Experimental Evidence for Magnetic Exchange in Di- and Trinuclear Uranium(IV) Ethynylbenzene Complexes

We report the preparation and magnetic property investigations of a structurally related family of mono-, di-, and trinuclear U(IV) aryl acetylide complexes. The reaction between [(NN′3)UCl] and lithiated aryl acetylides leads to the formation of the hexacoordinate complexes [(NN′3)U(CCPh)2(Li·THF)] (1) and [(NN′3)2U2(p-DEB)(THF)] (2) as red-brown and yellow-green crystalline solids, respectively. In contrast, combining the uranacycle [(bit-NN′3)U] (bit-NN′3 = [N(CH2CH2NSitBuMe2)2(CH2CH2SitBuMeCH2]) with stoichiometric amounts of mono-, bis-, and tris(ethynyl) benzenes affords the yellow-green pentacoordinate arylacetylide complexes [(NN′3)U(CCPh)] (3), [(NN′3)2U2(m-DEB)] (4), [(NN′3)2U2(p-DEB)] (5), and [(NN′3)3U3(TEB)] (6), where NN′3 = [N(CH2CH2NSitBuMe2)3]. The measured magnetic susceptibilities for 1−6 trend toward non-magnetic ground states at low temperatures. Nevertheless, the di- and trinuclear pentacoordinate compounds 4−6 appear to display weak magnetic communication between the uranium centers. This communication is modeled by fitting of the direct current (DC) magnetic susceptibility data, using the spin Hamiltonian Ĥ = −2J(Ŝi·Ŝj). These results are consistent with weak ferromagnetic coupling for complexes 4−6 (J = 4.76, 2.75, and 1.11 cm−1, respectively), while the fit for 2 is consistent with a near-negligible exchange interaction (J = −0.05 cm−1). Geometry-optimized Stuttgart/6-31 g* B3LYP hybrid DFT calculations were carried out (spin−orbit coupling omitted) on model complexes of 3−5. The mononuclear complex shows a triplet ground state with singly occupied degenerate f orbitals. The meta- and para-bridged species are computed to show very weak ferro- and antiferromagnetic coupling, respectively. All three complexes show only small net spin density on the acetylide-containing ligands. The monomeric phenylacetylide complex 3 undergoes a reversible redox couple at −1.02 V versus [Cp2Fe]+/0, assignable to an oxidation of U(IV) to U(V).

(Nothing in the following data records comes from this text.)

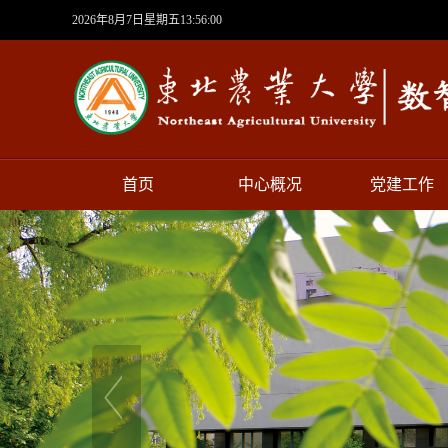
2026年8月7日星期五13:56:00
首页
中心概况
党建工作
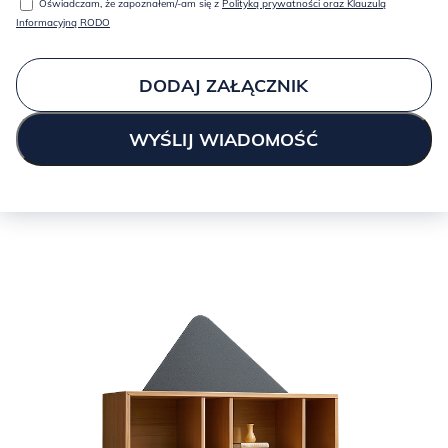
Oświadczam, że zapoznałem/-am się z
Polityką prywatności oraz Klauzulą
Informacyjną RODO
DODAJ ZAŁĄCZNIK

本工作报道了一系列结构相关的单核、双核及三核芳基乙炔基四价铀(U(IV))配合物的合成与磁性质研究。[(NN′3)UCl]与锂化芳基乙炔基试剂反应，可分别得到红棕色和黄绿色结晶态的六配位配合物[(NN′3)U(CCPh)₂(Li·四氢呋喃(THF))]（1）以及[(NN′3)₂U₂(p-DEB)(THF)]（2）。与此不同，将铀杂环配合物[(bit-NN′3)U]（其中bit-NN′3 = [N(CH₂CH₂NSitBuMe₂)₂(CH₂CH₂SitBuMeCH₂)]）与化学计量比的单、双、三（乙炔基）苯混合，可得到黄绿色五配位芳基乙炔基配合物[(NN′3)U(CCPh)]（3）、[(NN′3)₂U₂(m-DEB)]（4）、[(NN′3)₂U₂(p-DEB)]（5）以及[(NN′3)₃U₃(TEB)]（6），其中NN′3 = [N(CH₂CH₂NSitBuMe₂)₃]。对1~6的磁化率测试结果表明，其在低温下趋近于非磁性基态。然而，双核及三核的五配位配合物4~6在铀中心之间表现出弱磁相互作用。通过采用自旋哈密顿量Ĥ = −2J(Ŝi·Ŝj)对直流(DC)磁化率数据进行拟合，可对该磁相互作用进行建模。拟合结果显示，配合物4~6存在弱铁磁耦合作用，其耦合常数J分别为4.76、2.75和1.11 cm⁻¹；而配合物2的拟合结果则表明其交换相互作用几乎可忽略（J = −0.05 cm⁻¹）。针对配合物3~5的模型体系，开展了斯图加特/6-31 g*基组下的杂化密度泛函理论(DFT) B3LYP几何优化计算（省略自旋轨道耦合）。单核配合物3表现为三重态基态，其简并f轨道上存在单电子占据。计算结果表明，间位桥联和对位桥联的配合物分别表现出极弱的铁磁和反铁磁耦合作用。上述三种配合物的含乙炔基配体上仅存在较小的净自旋密度。单体苯基乙炔基配合物3在相对于二茂铁(Cp₂Fe)+/0的-1.02 V电位下表现出可逆氧化还原电对，该电对可归因为U(IV)被氧化为U(V)。